AI Platform — June 9, 2026

What does inference cost and what platform do I build on?

8 Jun, 2026

routing
latency
throughput
cerebras
kimi
benchmarks

The read

Token price is the new kWh, and the platform you ship on determines how fast you reach production. Jevons says falling inference cost drives more loops and heavier agents — track pricing, routing, and ship infrastructure moves that change what builders can afford to run.

What moved

Cerebras positions Kimi K2.6 at 981 tok/s output — 5.4× faster than Gemini 3.5 Flash with half the TTFT — Cerebras Blog Cerebras published an Artificial Analysis-backed benchmark showing Kimi K2.6 on Cerebras hardware achieves 981 output tok/s versus Gemini 3.5 Flash’s 181 tok/s (5.4×), TTFT of 452ms vs 960ms, and end-to-end task completion of 5.6s vs 17.5s. Artificial Analysis quality scores are comparable (53.9 vs 55.3).
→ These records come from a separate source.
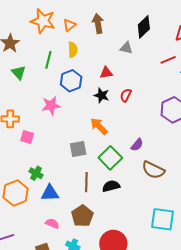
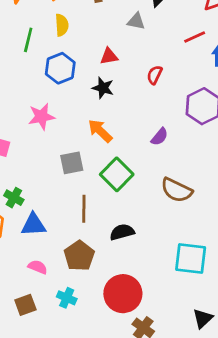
red semicircle: (126, 95) -> (155, 75), moved
pink star: (51, 106) -> (41, 117), moved
purple semicircle: (137, 145) -> (160, 137), moved
black semicircle: (111, 186) -> (122, 232), moved

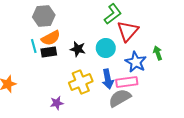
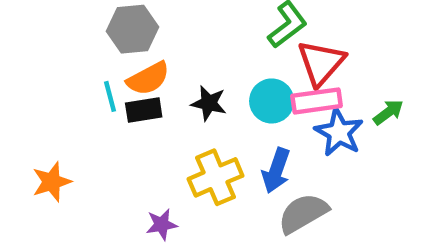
green arrow: (158, 53) -> (388, 112), turned 72
blue arrow: (108, 79) -> (276, 171), turned 30
pink rectangle: (127, 82) -> (317, 101), moved

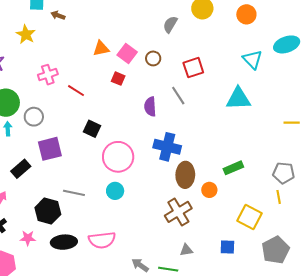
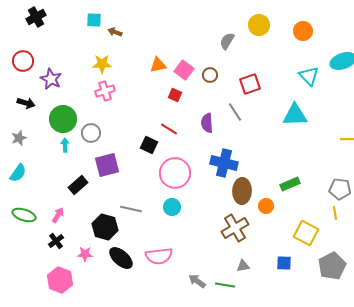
yellow star: (26, 34) -> (102, 64), moved, turned -30
red line: (76, 91) -> (169, 129), moved
black ellipse: (64, 242) -> (121, 258), turned 45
The post emphasizes that Kimi K2.6 is open-weight and fine-tune-able, contrasting with Gemini’s closed API. Builder angle: Builders with latency-sensitive or high-throughput workloads have a concrete routing signal: route open-weight Kimi K2.6 to Cerebras to hit sub-500ms TTFT and ~1000 tok/s — at similar quality to Gemini 3.5 Flash.
Google Gemini 2.0 Flash permanently shut down June 1 — builders must migrate to Gemini 3.x at substantially higher prices — Google AI Developer Docs Google’s pricing page (updated 2026-06-02) confirms gemini-2.0-flash-001 and gemini-2.0-flash-lite-001 were shut down June 1, 2026 with no further access. Migration options: Gemini 3.5 Flash at $1.50/$9.00 per 1M input/output tokens (Standard tier), or the budget Gemini 3.1 Flash-Lite at $0.25/$1.50. Google also introduced three inference tiers — Flex (lower cost, batch-speed SLA), Standard, and Priority (80% premium) — plus a new context caching fee structure at $0.025–$8.10/1M tokens/hour depending on model. Builder angle: Any production call to a gemini-2.0-flash model ID is now a dead endpoint; migration to Gemini 3.1 Flash-Lite preserves budget (comparable pricing to 2.0 Flash), while Gemini 3.5 Flash output is ~6× pricier and requires evaluating whether the quality uplift justifies it.
Databricks rolls out Instructed-Retriever-1 to all customers: FP8 + speculative decoding cuts search latency 3× — Databricks Blog Databricks’ Knowledge Assistant now uses Instructed-Retriever-1, a MoE model served with FP8 quantization (NVIDIA ModelOpt, zero measured quality degradation) and speculative decoding contributing a 30%+ speed-up. Production results: 3× faster search, 2× faster answer generation, TTFT ~2s, E2E latency below 10s. The model handles both query generation and reranking in parallel via test-time scaling. Builder angle: First production-validated data point for FP8 + speculative decoding combined on a MoE serving stack — a cost/latency template builders can reference when evaluating similar optimizations for their own self-hosted or Databricks-hosted inference pipelines.

Also tracking

Albireo (arXiv): 2× throughput and 54% lower energy vs vLLM via non-scalable scheduling overhead elimination — source — Research paper (June 1, 2026) — 2× throughput, 48% latency reduction, 54% lower energy vs vLLM on same hardware; no deployable release yet, tracks as pre-deployment signal for self-hosted inference operators.